-- DATA EXTRACT --
===
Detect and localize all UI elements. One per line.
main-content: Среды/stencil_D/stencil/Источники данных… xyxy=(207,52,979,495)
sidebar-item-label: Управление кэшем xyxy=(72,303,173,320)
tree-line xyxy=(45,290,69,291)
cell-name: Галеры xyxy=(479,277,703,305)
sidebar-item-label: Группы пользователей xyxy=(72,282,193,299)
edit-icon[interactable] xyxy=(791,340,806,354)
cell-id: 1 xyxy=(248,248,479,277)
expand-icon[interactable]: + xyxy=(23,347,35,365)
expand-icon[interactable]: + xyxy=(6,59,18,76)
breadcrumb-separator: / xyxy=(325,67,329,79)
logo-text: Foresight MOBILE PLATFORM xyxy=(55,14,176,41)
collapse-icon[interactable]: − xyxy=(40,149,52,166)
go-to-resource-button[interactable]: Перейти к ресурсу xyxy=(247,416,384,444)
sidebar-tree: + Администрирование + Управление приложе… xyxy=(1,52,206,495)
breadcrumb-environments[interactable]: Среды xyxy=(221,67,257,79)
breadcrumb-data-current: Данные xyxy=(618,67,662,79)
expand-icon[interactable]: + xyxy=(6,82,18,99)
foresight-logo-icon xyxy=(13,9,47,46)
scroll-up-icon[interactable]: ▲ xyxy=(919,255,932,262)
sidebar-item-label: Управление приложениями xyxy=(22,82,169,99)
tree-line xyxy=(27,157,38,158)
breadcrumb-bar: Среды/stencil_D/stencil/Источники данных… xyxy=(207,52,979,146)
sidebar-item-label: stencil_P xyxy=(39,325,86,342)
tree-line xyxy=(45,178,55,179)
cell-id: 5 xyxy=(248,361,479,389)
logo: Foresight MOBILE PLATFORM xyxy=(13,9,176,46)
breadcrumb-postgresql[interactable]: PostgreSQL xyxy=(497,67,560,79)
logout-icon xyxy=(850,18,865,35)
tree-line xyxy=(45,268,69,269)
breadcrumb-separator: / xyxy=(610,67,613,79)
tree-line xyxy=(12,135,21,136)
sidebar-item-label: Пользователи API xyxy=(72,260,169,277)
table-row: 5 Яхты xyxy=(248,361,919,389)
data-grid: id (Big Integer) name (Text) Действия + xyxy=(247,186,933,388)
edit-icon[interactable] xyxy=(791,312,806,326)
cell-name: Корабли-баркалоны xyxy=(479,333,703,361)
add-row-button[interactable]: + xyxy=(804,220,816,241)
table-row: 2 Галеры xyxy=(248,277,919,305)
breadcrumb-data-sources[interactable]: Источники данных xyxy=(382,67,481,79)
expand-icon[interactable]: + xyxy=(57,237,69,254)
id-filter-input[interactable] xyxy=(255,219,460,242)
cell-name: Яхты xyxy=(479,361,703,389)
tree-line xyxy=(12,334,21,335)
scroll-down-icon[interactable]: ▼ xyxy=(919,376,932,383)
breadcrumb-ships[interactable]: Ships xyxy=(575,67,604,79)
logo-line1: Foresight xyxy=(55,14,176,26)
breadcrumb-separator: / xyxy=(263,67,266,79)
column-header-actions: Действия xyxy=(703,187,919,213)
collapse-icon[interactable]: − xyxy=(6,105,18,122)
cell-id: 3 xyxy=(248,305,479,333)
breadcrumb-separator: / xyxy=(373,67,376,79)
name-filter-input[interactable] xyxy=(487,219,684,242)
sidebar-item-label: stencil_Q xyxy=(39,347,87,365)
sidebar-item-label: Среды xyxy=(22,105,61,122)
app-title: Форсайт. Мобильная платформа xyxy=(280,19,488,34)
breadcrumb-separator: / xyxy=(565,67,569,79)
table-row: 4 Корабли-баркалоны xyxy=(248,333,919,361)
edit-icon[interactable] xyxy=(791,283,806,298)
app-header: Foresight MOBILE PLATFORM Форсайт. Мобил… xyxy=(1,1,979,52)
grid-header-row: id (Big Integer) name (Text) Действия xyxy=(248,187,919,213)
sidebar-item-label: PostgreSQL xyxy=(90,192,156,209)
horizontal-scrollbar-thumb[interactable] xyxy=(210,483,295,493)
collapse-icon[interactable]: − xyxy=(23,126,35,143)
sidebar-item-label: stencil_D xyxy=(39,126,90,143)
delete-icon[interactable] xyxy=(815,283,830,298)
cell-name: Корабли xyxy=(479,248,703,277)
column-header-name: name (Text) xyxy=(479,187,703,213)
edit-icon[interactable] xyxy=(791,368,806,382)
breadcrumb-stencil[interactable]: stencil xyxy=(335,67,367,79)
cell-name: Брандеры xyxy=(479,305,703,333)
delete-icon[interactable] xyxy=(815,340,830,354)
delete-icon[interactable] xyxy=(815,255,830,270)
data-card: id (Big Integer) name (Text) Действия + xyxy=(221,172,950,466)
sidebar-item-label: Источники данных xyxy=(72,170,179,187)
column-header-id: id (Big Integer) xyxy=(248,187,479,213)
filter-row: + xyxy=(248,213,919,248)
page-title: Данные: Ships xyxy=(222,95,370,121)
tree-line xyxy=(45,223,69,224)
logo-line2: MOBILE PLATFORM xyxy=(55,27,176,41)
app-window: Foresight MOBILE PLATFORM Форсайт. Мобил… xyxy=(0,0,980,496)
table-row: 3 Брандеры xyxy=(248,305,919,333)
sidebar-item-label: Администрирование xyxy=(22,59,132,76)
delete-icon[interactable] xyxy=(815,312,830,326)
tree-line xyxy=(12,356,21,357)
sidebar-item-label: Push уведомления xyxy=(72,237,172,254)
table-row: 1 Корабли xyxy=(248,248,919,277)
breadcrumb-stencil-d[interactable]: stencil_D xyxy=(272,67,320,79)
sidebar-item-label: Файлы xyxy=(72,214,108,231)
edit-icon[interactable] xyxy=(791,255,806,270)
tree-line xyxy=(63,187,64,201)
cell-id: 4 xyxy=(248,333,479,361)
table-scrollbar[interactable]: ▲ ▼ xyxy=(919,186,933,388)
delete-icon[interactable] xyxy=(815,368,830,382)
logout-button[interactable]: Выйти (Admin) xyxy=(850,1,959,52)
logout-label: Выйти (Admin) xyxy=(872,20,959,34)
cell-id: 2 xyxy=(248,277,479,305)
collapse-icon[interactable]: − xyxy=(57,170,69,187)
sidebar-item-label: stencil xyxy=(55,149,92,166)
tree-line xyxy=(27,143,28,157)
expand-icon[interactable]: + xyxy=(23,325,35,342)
===
-- EXERCISE --
I need every line of the material that includes "Форсайт", so please copy them out.

-- WORKED SOLUTION --
app-title: Форсайт. Мобильная платформа xyxy=(280,19,488,34)
app-header: Foresight MOBILE PLATFORM Форсайт. Мобил… xyxy=(1,1,979,52)
app-window: Foresight MOBILE PLATFORM Форсайт. Мобил… xyxy=(0,0,980,496)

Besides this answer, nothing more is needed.